Medved estaba sentado fuera del corro, sumido en sus propios pensamientos sombríos. Era como si un recuerdo terrible lo hubiera alcanzado, envolviéndolo y encerrándolo en una coraza de plomo impenetrable. En momentos así nadie, excepto Extra Nina, se atrevía a hablarle.
—Tú, camarada, ¿qué tienes en contra de las muchachas?
Medved sacó la cabeza de su caparazón como una tortuga:
—Un instinto de clase.
—Te equivocas. Serán unas partisanas excepcionales.
Entonces se oyó un estallido sordo y por encima de los árboles voló una bengala verde de señalización, serpenteando como una estrella borracha. Empezó a disparar una ametralladora. Alguien gimió. Medved se tiró boca abajo sobre la hierba.
—¡Al suelo! ¡Al suelo!
Extra Nina se arrastró sobre los codos hasta una piedra. Apoyó su delgada carabina y apuntó en la dirección de donde procedían los tiros. Varias granadas explotaron casi a la vez.
13 Ciudad en el extremo oeste de Bulgaria.
Nada más sonar los primeros disparos, las chicas se vieron tumbadas boca abajo, con las narices clavadas en la hierba.
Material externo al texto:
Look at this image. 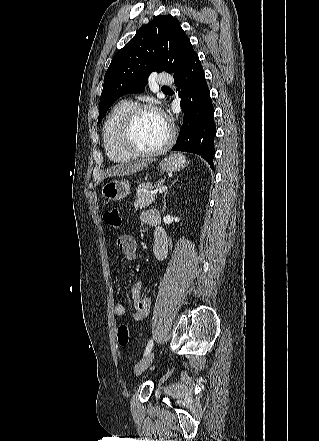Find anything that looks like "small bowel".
<instances>
[{
  "label": "small bowel",
  "instance_id": "1",
  "mask_svg": "<svg viewBox=\"0 0 319 441\" xmlns=\"http://www.w3.org/2000/svg\"><path fill=\"white\" fill-rule=\"evenodd\" d=\"M140 219L143 223L154 229L153 253L157 260H164L168 252V238L164 228L160 225L161 216L155 209L144 210ZM118 250L130 261L137 257L138 246L136 240L128 234L121 235L116 240ZM142 283L137 281L130 286V293L134 305L131 318L134 321H142L149 313L151 300L149 297L141 295ZM114 314L117 317L126 315V307L123 304L114 306Z\"/></svg>",
  "mask_w": 319,
  "mask_h": 441
}]
</instances>
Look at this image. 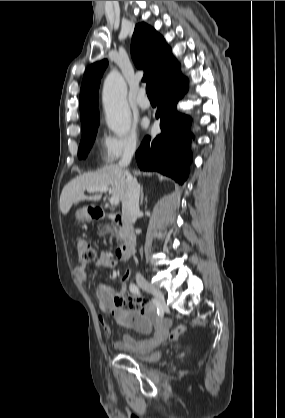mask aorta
Here are the masks:
<instances>
[{
    "mask_svg": "<svg viewBox=\"0 0 285 418\" xmlns=\"http://www.w3.org/2000/svg\"><path fill=\"white\" fill-rule=\"evenodd\" d=\"M126 97L124 78L118 71H111L104 81L102 99L107 126L118 136L127 134L131 127V112Z\"/></svg>",
    "mask_w": 285,
    "mask_h": 418,
    "instance_id": "1",
    "label": "aorta"
}]
</instances>
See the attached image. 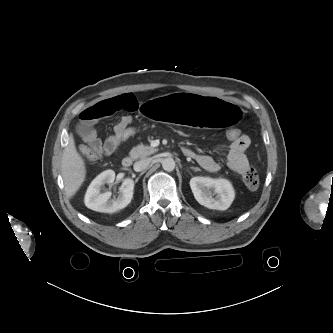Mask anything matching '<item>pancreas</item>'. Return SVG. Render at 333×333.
Instances as JSON below:
<instances>
[{"mask_svg": "<svg viewBox=\"0 0 333 333\" xmlns=\"http://www.w3.org/2000/svg\"><path fill=\"white\" fill-rule=\"evenodd\" d=\"M158 149L150 147V146H144L143 144L141 145H137L135 147H133V149L130 151V155L131 157L137 159V158H141L144 159L147 156L157 152Z\"/></svg>", "mask_w": 333, "mask_h": 333, "instance_id": "pancreas-1", "label": "pancreas"}]
</instances>
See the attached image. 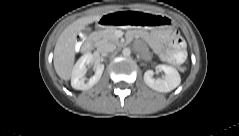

El Clavo las había tirado al suelo y les había salvado la vida. Tinko, el de Golets, no tuvo la misma suerte. El fabuloso sabor del sándwich recién ingerido aún lo tenía cautivado. Ni siquiera se enteró de lo que pasaba y, a decir verdad, tampoco le importaba demasiado. La descarga de la ametralladora lo segó como un haz de trigo.
Por el cielo ascendió otra bengala, que reventó como una rosa e iluminó la pradera entera. Desde el bosque aparecieron figuras con cascos y bayonetas en los fusiles. Los partisanos los recibieron con fuego enfurecido e impetuoso.
—¡Ahorrad balas! ¡Disparad a matar! —gritó Extra Nina.
Las figuras se ocultaron otra vez entre las ramas. Al parecer no se esperaban una respuesta tan rápida y organizada. El Capitán Noche había esperado a propósito que el destacamento se sentara a cenar para asestar su golpe. Sin embargo, no podía saber que, debido al castigo que había impuesto Medved, los partisanos no se atrevían a separarse de sus armas. La mísera cena tampoco predisponía a la relajación ni a la fiesta. Los hombres estaban nerviosos y malhumorados.
La bengala dejó una huella de humo en el cielo. Dicho aprovechó el breve oscurecimiento, avanzó a rastras como una lagartija y lanzó su única granada en dirección a la ametralladora. Las probabilidades de que explotara eran del cincuenta por ciento. La semana anterior se le había caído en el río. Después la había estado secando con esmero al sol, pero ¿iba a funcionar? Sobre la pradera se encendió otra bengala y, justo en aquel momento, retumbó la explosión.